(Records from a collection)

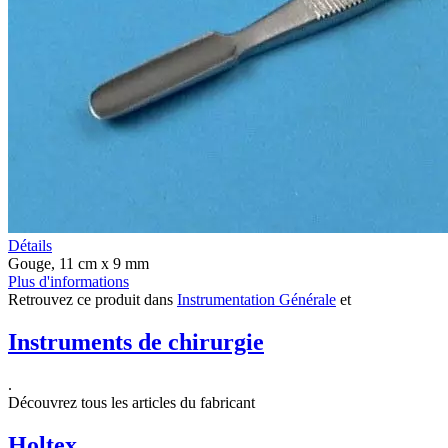
Détails
Gouge, 11 cm x 9 mm
Plus d'informations
Retrouvez ce produit dans
Instrumentation Générale
et
Instruments de chirurgie
.
Découvrez tous les articles du fabricant
Holtex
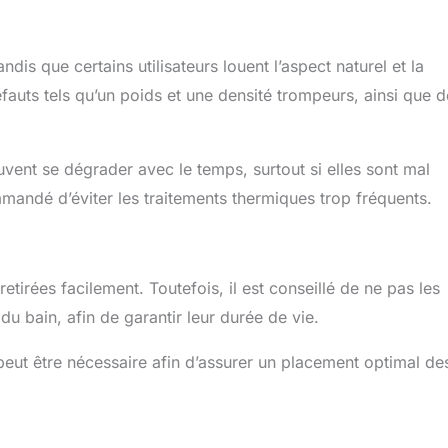
 et vos cheveux. Vous pouvez facilement l'appliquer et
us-même pour changer de coiffure pour différentes occasions,
iage, des fêtes, des rendez-vous, etc. teint, etc. Lorsque
ndis que certains utilisateurs louent l’aspect naturel et la
ez ou le redressez, veuillez contrôler la température en
250F. 【Conseils sur la chaleur】Nous aimons tous nos
auts tels qu’un poids et une densité trompeurs, ainsi que d
e cheveux et souhaitons qu'elles durent le plus longtemps
ur s'assurer qu'elles durent, nous recommandons de les
ées en utilisant un revitalisant profond, etc. N'oubliez pas
uvent se dégrader avec le temps, surtout si elles sont mal
sions de cheveux ont une durée de vie naturelle et qu'il est
qu'elles s'assèchent avec le temps. Si vous remarquez que
ommandé d’éviter les traitements thermiques trop fréquents.
it, il est peut-être temps de les remplacer pour préserver la
os cheveux.
tirées facilement. Toutefois, il est conseillé de ne pas les
u bain, afin de garantir leur durée de vie.
peut être nécessaire afin d’assurer un placement optimal de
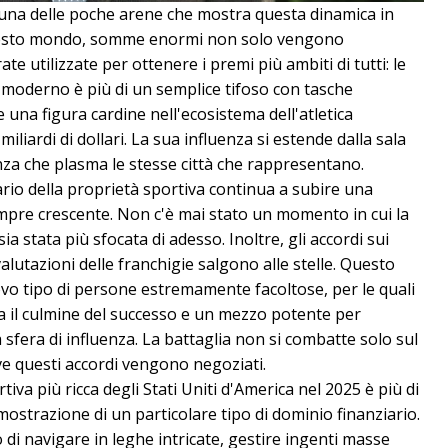
 una delle poche arene che mostra questa dinamica in
n questo mondo, somme enormi non solo vengono
utilizzate per ottenere i premi più ambiti di tutti: le
o moderno è più di un semplice tifoso con tasche
una figura cardine nell'ecosistema dell'atletica
iliardi di dollari. La sua influenza si estende dalla sala
enza che plasma le stesse città che rappresentano.
ario della proprietà sportiva continua a subire una
pre crescente. Non c'è mai stato un momento in cui la
ia stata più sfocata di adesso. Inoltre, gli accordi sui
 valutazioni delle franchigie salgono alle stelle. Questo
vo tipo di persone estremamente facoltose, per le quali
a il culmine del successo e un mezzo potente per
sfera di influenza. La battaglia non si combatte solo sul
ve questi accordi vengono negoziati.
tiva più ricca degli Stati Uniti d'America nel 2025 è più di
mostrazione di un particolare tipo di dominio finanziario.
o di navigare in leghe intricate, gestire ingenti masse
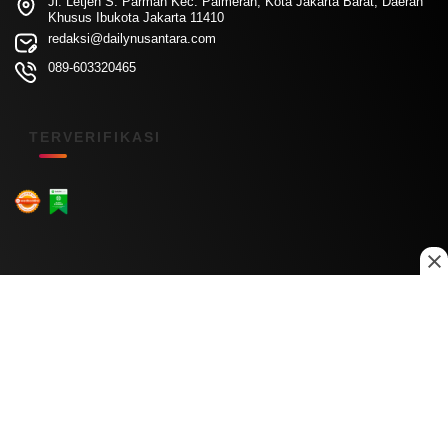
Jl. Letjen S. Parman Kec. Palmerah, Kota Jakarta Barat, Daerah
Khusus Ibukota Jakarta 11410
redaksi@dailynusantara.com
089-603320465
TERVERIFIKASI
Menu Kanal
Nasional
Daerah
Ekonomi
Pendidikan
Internasional
Hiburan
Olahraga
Teknologi
Keuangan
Menu Informasi
Tentang Kami
Redaksi
Kontak Kami
Kebijakan Privasi
Disclaimer
Pedoman Media Siber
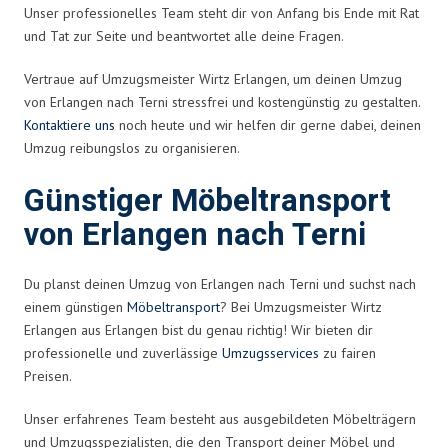
Unser professionelles Team steht dir von Anfang bis Ende mit Rat
und Tat zur Seite und beantwortet alle deine Fragen.
Vertraue auf Umzugsmeister Wirtz Erlangen, um deinen Umzug
von Erlangen nach Terni stressfrei und kostengünstig zu gestalten.
Kontaktiere uns
noch heute und wir helfen dir gerne dabei, deinen
Umzug reibungslos zu organisieren.
Günstiger Möbeltransport
von Erlangen nach Terni
Du planst deinen Umzug von Erlangen nach Terni und suchst nach
einem günstigen
Möbeltransport
? Bei Umzugsmeister Wirtz
Erlangen aus Erlangen bist du genau richtig! Wir bieten dir
professionelle und zuverlässige
Umzugsservices
zu fairen
Preisen.
Unser erfahrenes Team besteht aus ausgebildeten Möbelträgern
und Umzugsspezialisten, die den Transport deiner Möbel und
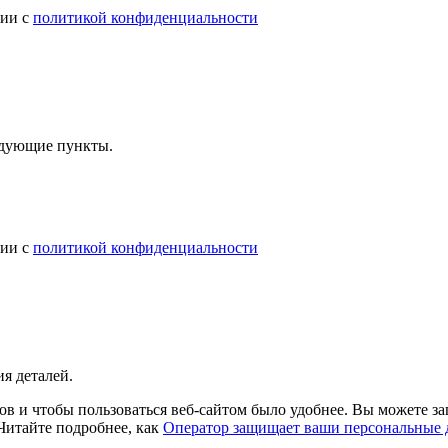
вии с
политикой конфиденциальности
ледующие пункты.
вии с
политикой конфиденциальности
я деталей.
в и чтобы пользоваться веб-сайтом было удобнее. Вы можете зап
 Читайте подробнее, как
Оператор защищает ваши персональные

§ Exercise instructions:
Your task is to restate every record word for word. Omit all pictures.

§ Exercise response:
Détails
Gouge, 11 cm x 9 mm
Plus d'informations
Retrouvez ce produit dans
Instrumentation Générale
et
Instruments de chirurgie
.
Découvrez tous les articles du fabricant
Holtex
 et vos cheveux. Vous pouvez facilement l'appliquer et
us-même pour changer de coiffure pour différentes occasions,
iage, des fêtes, des rendez-vous, etc. teint, etc. Lorsque
ndis que certains utilisateurs louent l’aspect naturel et la
ez ou le redressez, veuillez contrôler la température en
250F. 【Conseils sur la chaleur】Nous aimons tous nos
auts tels qu’un poids et une densité trompeurs, ainsi que d
e cheveux et souhaitons qu'elles durent le plus longtemps
ur s'assurer qu'elles durent, nous recommandons de les
ées en utilisant un revitalisant profond, etc. N'oubliez pas
uvent se dégrader avec le temps, surtout si elles sont mal
sions de cheveux ont une durée de vie naturelle et qu'il est
qu'elles s'assèchent avec le temps. Si vous remarquez que
ommandé d’éviter les traitements thermiques trop fréquents.
it, il est peut-être temps de les remplacer pour préserver la
os cheveux.
tirées facilement. Toutefois, il est conseillé de ne pas les
u bain, afin de garantir leur durée de vie.
peut être nécessaire afin d’assurer un placement optimal de
 una delle poche arene che mostra questa dinamica in
n questo mondo, somme enormi non solo vengono
utilizzate per ottenere i premi più ambiti di tutti: le
o moderno è più di un semplice tifoso con tasche
una figura cardine nell'ecosistema dell'atletica
iliardi di dollari. La sua influenza si estende dalla sala
enza che plasma le stesse città che rappresentano.
ario della proprietà sportiva continua a subire una
pre crescente. Non c'è mai stato un momento in cui la
ia stata più sfocata di adesso. Inoltre, gli accordi sui
 valutazioni delle franchigie salgono alle stelle. Questo
vo tipo di persone estremamente facoltose, per le quali
a il culmine del successo e un mezzo potente per
sfera di influenza. La battaglia non si combatte solo sul
ve questi accordi vengono negoziati.
tiva più ricca degli Stati Uniti d'America nel 2025 è più di
mostrazione di un particolare tipo di dominio finanziario.
o di navigare in leghe intricate, gestire ingenti masse
Jl. Letjen S. Parman Kec. Palmerah, Kota Jakarta Barat, Daerah
Khusus Ibukota Jakarta 11410
redaksi@dailynusantara.com
089-603320465
TERVERIFIKASI
Menu Kanal
Nasional
Daerah
Ekonomi
Pendidikan
Internasional
Hiburan
Olahraga
Teknologi
Keuangan
Menu Informasi
Tentang Kami
Redaksi
Kontak Kami
Kebijakan Privasi
Disclaimer
Pedoman Media Siber
Unser professionelles Team steht dir von Anfang bis Ende mit Rat
und Tat zur Seite und beantwortet alle deine Fragen.
Vertraue auf Umzugsmeister Wirtz Erlangen, um deinen Umzug
von Erlangen nach Terni stressfrei und kostengünstig zu gestalten.
Kontaktiere uns
noch heute und wir helfen dir gerne dabei, deinen
Umzug reibungslos zu organisieren.
Günstiger Möbeltransport
von Erlangen nach Terni
Du planst deinen Umzug von Erlangen nach Terni und suchst nach
einem günstigen
Möbeltransport
? Bei Umzugsmeister Wirtz
Erlangen aus Erlangen bist du genau richtig! Wir bieten dir
professionelle und zuverlässige
Umzugsservices
zu fairen
Preisen.
Unser erfahrenes Team besteht aus ausgebildeten Möbelträgern
und Umzugsspezialisten, die den Transport deiner Möbel und
вии с
политикой конфиденциальности
ледующие пункты.
вии с
политикой конфиденциальности
я деталей.
в и чтобы пользоваться веб-сайтом было удобнее. Вы можете зап
 Читайте подробнее, как
Оператор защищает ваши персональные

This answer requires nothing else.